## What is being asked
Each record that follows must be reproduced exactly.

#### Data for this exercise ####

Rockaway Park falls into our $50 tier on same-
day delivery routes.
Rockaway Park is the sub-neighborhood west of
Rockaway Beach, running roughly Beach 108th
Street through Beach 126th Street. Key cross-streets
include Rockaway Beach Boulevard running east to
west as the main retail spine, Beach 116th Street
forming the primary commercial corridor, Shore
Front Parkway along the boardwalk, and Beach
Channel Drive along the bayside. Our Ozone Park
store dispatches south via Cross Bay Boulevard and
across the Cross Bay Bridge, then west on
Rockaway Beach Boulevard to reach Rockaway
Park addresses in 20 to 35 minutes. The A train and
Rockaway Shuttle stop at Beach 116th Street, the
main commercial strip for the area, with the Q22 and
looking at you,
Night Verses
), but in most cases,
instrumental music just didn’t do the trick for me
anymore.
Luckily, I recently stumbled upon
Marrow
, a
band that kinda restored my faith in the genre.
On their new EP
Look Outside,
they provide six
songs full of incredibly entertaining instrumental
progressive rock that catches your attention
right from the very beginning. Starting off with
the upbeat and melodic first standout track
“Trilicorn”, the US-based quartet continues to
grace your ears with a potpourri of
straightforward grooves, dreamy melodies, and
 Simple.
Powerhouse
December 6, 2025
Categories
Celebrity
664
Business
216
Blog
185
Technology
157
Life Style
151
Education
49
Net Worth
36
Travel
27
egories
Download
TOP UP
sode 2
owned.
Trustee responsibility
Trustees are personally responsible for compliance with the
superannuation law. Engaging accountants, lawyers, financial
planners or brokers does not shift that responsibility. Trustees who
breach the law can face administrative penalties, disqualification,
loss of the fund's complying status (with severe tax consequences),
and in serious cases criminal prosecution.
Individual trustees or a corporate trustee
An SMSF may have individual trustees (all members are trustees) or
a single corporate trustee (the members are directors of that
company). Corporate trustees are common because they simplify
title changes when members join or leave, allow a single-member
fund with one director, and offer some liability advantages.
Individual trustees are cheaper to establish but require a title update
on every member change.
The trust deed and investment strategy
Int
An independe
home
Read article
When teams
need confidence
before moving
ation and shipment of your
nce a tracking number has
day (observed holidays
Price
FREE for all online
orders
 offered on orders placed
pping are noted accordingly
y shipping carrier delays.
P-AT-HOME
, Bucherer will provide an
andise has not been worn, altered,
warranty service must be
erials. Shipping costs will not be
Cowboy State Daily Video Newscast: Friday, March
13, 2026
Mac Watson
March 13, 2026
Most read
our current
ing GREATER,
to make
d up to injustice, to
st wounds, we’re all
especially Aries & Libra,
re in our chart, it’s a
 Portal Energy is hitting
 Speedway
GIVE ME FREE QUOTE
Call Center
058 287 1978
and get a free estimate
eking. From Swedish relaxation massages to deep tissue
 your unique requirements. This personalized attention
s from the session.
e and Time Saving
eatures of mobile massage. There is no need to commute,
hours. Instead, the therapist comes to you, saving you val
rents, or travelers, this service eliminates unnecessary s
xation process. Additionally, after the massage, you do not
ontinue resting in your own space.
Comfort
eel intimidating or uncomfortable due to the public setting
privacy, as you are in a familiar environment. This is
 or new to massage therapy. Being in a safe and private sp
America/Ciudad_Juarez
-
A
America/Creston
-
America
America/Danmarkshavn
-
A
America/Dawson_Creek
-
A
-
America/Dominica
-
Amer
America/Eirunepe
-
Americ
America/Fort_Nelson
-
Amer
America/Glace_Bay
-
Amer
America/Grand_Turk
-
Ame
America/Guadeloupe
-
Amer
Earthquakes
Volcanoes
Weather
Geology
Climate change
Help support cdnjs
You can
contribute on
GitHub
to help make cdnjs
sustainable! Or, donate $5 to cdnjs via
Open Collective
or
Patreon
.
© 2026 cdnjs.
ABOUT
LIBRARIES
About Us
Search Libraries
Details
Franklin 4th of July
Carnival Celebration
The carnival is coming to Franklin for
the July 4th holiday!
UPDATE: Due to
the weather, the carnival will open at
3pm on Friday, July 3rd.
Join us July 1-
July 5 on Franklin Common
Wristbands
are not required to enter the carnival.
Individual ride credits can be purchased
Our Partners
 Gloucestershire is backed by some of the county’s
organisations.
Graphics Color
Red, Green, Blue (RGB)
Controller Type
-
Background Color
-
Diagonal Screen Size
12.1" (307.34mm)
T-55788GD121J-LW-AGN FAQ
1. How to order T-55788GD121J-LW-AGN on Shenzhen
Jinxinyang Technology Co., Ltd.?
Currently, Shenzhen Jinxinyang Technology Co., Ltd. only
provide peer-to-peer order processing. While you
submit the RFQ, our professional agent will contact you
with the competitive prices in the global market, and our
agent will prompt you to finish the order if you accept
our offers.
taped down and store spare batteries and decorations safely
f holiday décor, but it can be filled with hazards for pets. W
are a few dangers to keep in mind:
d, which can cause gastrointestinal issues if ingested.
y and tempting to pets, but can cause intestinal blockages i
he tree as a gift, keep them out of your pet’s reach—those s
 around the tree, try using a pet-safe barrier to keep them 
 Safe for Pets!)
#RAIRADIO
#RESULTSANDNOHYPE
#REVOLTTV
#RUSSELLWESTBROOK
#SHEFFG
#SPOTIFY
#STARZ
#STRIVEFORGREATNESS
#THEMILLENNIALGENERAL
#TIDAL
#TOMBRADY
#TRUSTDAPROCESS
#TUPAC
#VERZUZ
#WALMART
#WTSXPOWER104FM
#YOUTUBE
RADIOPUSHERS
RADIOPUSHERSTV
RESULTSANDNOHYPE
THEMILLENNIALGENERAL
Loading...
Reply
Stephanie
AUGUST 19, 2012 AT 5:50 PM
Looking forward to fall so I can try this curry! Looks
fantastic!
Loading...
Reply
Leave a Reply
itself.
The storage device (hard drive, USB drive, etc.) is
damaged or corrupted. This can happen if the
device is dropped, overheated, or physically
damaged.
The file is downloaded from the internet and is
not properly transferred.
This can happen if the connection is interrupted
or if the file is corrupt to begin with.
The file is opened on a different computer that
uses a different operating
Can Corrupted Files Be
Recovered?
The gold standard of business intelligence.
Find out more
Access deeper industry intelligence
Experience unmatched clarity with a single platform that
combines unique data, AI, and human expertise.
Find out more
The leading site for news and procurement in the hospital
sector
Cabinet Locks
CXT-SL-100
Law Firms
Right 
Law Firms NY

####

## Solution to the problem
Rockaway Park falls into our $50 tier on same-
day delivery routes.
Rockaway Park is the sub-neighborhood west of
Rockaway Beach, running roughly Beach 108th
Street through Beach 126th Street. Key cross-streets
include Rockaway Beach Boulevard running east to
west as the main retail spine, Beach 116th Street
forming the primary commercial corridor, Shore
Front Parkway along the boardwalk, and Beach
Channel Drive along the bayside. Our Ozone Park
store dispatches south via Cross Bay Boulevard and
across the Cross Bay Bridge, then west on
Rockaway Beach Boulevard to reach Rockaway
Park addresses in 20 to 35 minutes. The A train and
Rockaway Shuttle stop at Beach 116th Street, the
main commercial strip for the area, with the Q22 and
looking at you,
Night Verses
), but in most cases,
instrumental music just didn’t do the trick for me
anymore.
Luckily, I recently stumbled upon
Marrow
, a
band that kinda restored my faith in the genre.
On their new EP
Look Outside,
they provide six
songs full of incredibly entertaining instrumental
progressive rock that catches your attention
right from the very beginning. Starting off with
the upbeat and melodic first standout track
“Trilicorn”, the US-based quartet continues to
grace your ears with a potpourri of
straightforward grooves, dreamy melodies, and
 Simple.
Powerhouse
December 6, 2025
Categories
Celebrity
664
Business
216
Blog
185
Technology
157
Life Style
151
Education
49
Net Worth
36
Travel
27
egories
Download
TOP UP
sode 2
owned.
Trustee responsibility
Trustees are personally responsible for compliance with the
superannuation law. Engaging accountants, lawyers, financial
planners or brokers does not shift that responsibility. Trustees who
breach the law can face administrative penalties, disqualification,
loss of the fund's complying status (with severe tax consequences),
and in serious cases criminal prosecution.
Individual trustees or a corporate trustee
An SMSF may have individual trustees (all members are trustees) or
a single corporate trustee (the members are directors of that
company). Corporate trustees are common because they simplify
title changes when members join or leave, allow a single-member
fund with one director, and offer some liability advantages.
Individual trustees are cheaper to establish but require a title update
on every member change.
The trust deed and investment strategy
Int
An independe
home
Read article
When teams
need confidence
before moving
ation and shipment of your
nce a tracking number has
day (observed holidays
Price
FREE for all online
orders
 offered on orders placed
pping are noted accordingly
y shipping carrier delays.
P-AT-HOME
, Bucherer will provide an
andise has not been worn, altered,
warranty service must be
erials. Shipping costs will not be
Cowboy State Daily Video Newscast: Friday, March
13, 2026
Mac Watson
March 13, 2026
Most read
our current
ing GREATER,
to make
d up to injustice, to
st wounds, we’re all
especially Aries & Libra,
re in our chart, it’s a
 Portal Energy is hitting
 Speedway
GIVE ME FREE QUOTE
Call Center
058 287 1978
and get a free estimate
eking. From Swedish relaxation massages to deep tissue
 your unique requirements. This personalized attention
s from the session.
e and Time Saving
eatures of mobile massage. There is no need to commute,
hours. Instead, the therapist comes to you, saving you val
rents, or travelers, this service eliminates unnecessary s
xation process. Additionally, after the massage, you do not
ontinue resting in your own space.
Comfort
eel intimidating or uncomfortable due to the public setting
privacy, as you are in a familiar environment. This is
 or new to massage therapy. Being in a safe and private sp
America/Ciudad_Juarez
-
A
America/Creston
-
America
America/Danmarkshavn
-
A
America/Dawson_Creek
-
A
-
America/Dominica
-
Amer
America/Eirunepe
-
Americ
America/Fort_Nelson
-
Amer
America/Glace_Bay
-
Amer
America/Grand_Turk
-
Ame
America/Guadeloupe
-
Amer
Earthquakes
Volcanoes
Weather
Geology
Climate change
Help support cdnjs
You can
contribute on
GitHub
to help make cdnjs
sustainable! Or, donate $5 to cdnjs via
Open Collective
or
Patreon
.
© 2026 cdnjs.
ABOUT
LIBRARIES
About Us
Search Libraries
Details
Franklin 4th of July
Carnival Celebration
The carnival is coming to Franklin for
the July 4th holiday!
UPDATE: Due to
the weather, the carnival will open at
3pm on Friday, July 3rd.
Join us July 1-
July 5 on Franklin Common
Wristbands
are not required to enter the carnival.
Individual ride credits can be purchased
Our Partners
 Gloucestershire is backed by some of the county’s
organisations.
Graphics Color
Red, Green, Blue (RGB)
Controller Type
-
Background Color
-
Diagonal Screen Size
12.1" (307.34mm)
T-55788GD121J-LW-AGN FAQ
1. How to order T-55788GD121J-LW-AGN on Shenzhen
Jinxinyang Technology Co., Ltd.?
Currently, Shenzhen Jinxinyang Technology Co., Ltd. only
provide peer-to-peer order processing. While you
submit the RFQ, our professional agent will contact you
with the competitive prices in the global market, and our
agent will prompt you to finish the order if you accept
our offers.
taped down and store spare batteries and decorations safely
f holiday décor, but it can be filled with hazards for pets. W
are a few dangers to keep in mind:
d, which can cause gastrointestinal issues if ingested.
y and tempting to pets, but can cause intestinal blockages i
he tree as a gift, keep them out of your pet’s reach—those s
 around the tree, try using a pet-safe barrier to keep them 
 Safe for Pets!)
#RAIRADIO
#RESULTSANDNOHYPE
#REVOLTTV
#RUSSELLWESTBROOK
#SHEFFG
#SPOTIFY
#STARZ
#STRIVEFORGREATNESS
#THEMILLENNIALGENERAL
#TIDAL
#TOMBRADY
#TRUSTDAPROCESS
#TUPAC
#VERZUZ
#WALMART
#WTSXPOWER104FM
#YOUTUBE
RADIOPUSHERS
RADIOPUSHERSTV
RESULTSANDNOHYPE
THEMILLENNIALGENERAL
Loading...
Reply
Stephanie
AUGUST 19, 2012 AT 5:50 PM
Looking forward to fall so I can try this curry! Looks
fantastic!
Loading...
Reply
Leave a Reply
itself.
The storage device (hard drive, USB drive, etc.) is
damaged or corrupted. This can happen if the
device is dropped, overheated, or physically
damaged.
The file is downloaded from the internet and is
not properly transferred.
This can happen if the connection is interrupted
or if the file is corrupt to begin with.
The file is opened on a different computer that
uses a different operating
Can Corrupted Files Be
Recovered?
The gold standard of business intelligence.
Find out more
Access deeper industry intelligence
Experience unmatched clarity with a single platform that
combines unique data, AI, and human expertise.
Find out more
The leading site for news and procurement in the hospital
sector
Cabinet Locks
CXT-SL-100
Law Firms
Right 
Law Firms NY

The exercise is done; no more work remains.